Task objective »
Please repeat exactly the lines below from the one containing "त्त, साउथ ईस्टर्न" down to the one containing "री की दिशा में एक महत्वपूर्ण कदम साबित हुआ।", both included, and nothing else.

Data supplied »
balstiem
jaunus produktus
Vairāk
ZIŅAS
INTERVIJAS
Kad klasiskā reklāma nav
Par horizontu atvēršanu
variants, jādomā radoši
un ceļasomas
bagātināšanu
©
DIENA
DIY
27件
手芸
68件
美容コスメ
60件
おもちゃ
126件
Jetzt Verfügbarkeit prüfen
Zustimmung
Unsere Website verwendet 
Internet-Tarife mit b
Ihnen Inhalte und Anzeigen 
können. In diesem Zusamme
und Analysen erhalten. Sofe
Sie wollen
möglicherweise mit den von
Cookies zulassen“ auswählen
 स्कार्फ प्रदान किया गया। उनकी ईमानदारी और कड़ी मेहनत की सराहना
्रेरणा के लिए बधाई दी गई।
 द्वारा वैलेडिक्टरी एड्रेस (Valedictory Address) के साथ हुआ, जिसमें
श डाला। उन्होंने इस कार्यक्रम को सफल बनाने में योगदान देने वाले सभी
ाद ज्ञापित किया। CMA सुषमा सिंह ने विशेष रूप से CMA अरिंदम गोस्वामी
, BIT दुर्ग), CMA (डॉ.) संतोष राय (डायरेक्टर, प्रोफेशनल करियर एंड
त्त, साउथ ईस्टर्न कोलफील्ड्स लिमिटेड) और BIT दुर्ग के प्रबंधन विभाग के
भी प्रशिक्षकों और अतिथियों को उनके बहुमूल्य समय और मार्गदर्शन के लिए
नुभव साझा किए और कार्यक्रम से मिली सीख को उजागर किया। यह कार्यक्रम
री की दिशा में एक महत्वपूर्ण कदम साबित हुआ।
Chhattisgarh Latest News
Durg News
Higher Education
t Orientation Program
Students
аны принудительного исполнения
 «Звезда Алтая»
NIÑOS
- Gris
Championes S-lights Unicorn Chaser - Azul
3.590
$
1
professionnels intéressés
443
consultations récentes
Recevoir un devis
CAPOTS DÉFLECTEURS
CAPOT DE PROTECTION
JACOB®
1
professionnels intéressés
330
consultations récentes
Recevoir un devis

* * *

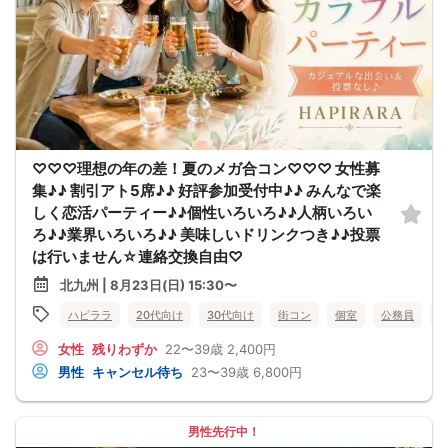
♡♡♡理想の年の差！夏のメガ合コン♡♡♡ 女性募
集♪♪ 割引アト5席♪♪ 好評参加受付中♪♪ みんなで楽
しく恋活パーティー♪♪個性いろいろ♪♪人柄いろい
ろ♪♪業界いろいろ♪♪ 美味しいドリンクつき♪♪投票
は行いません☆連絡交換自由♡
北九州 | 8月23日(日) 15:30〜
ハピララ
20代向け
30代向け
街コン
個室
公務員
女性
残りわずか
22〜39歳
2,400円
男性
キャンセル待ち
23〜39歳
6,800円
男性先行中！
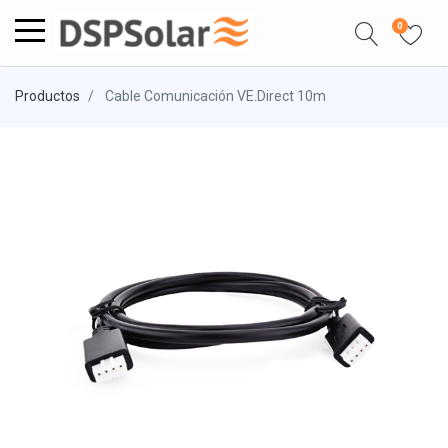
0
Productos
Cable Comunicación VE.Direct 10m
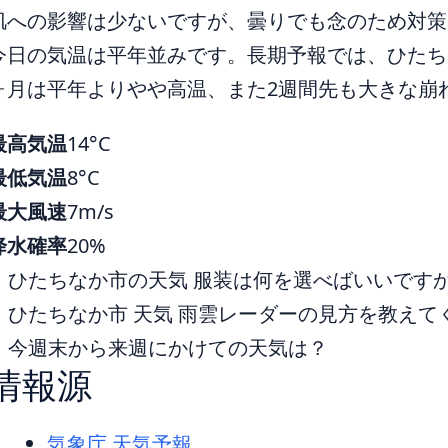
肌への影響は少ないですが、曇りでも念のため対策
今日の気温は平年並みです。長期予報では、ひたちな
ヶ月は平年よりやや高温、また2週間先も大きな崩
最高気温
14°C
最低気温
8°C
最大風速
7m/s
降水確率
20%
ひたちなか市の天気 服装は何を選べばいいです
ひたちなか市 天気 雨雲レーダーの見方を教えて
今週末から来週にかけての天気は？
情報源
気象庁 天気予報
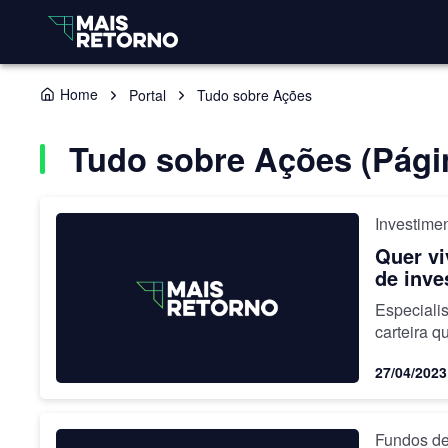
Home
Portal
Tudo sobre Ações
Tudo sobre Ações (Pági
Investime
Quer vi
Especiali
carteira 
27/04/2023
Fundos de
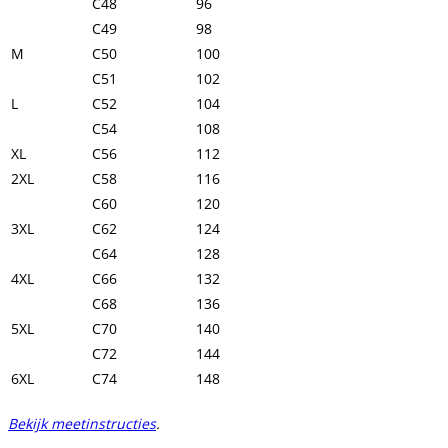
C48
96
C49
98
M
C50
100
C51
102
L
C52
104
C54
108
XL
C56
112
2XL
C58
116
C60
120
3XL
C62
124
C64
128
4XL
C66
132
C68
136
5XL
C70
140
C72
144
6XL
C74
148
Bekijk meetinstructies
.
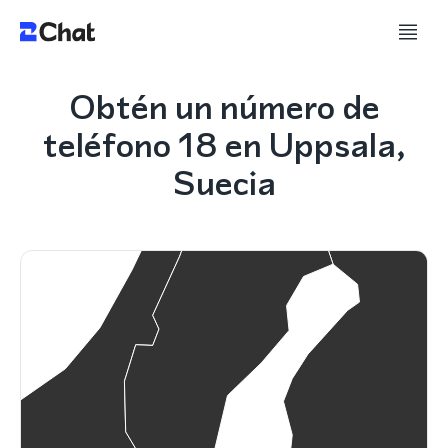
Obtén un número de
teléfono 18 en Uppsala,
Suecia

Written response »
त्त, साउथ ईस्टर्न कोलफील्ड्स लिमिटेड) और BIT दुर्ग के प्रबंधन विभाग के
भी प्रशिक्षकों और अतिथियों को उनके बहुमूल्य समय और मार्गदर्शन के लिए
नुभव साझा किए और कार्यक्रम से मिली सीख को उजागर किया। यह कार्यक्रम
री की दिशा में एक महत्वपूर्ण कदम साबित हुआ।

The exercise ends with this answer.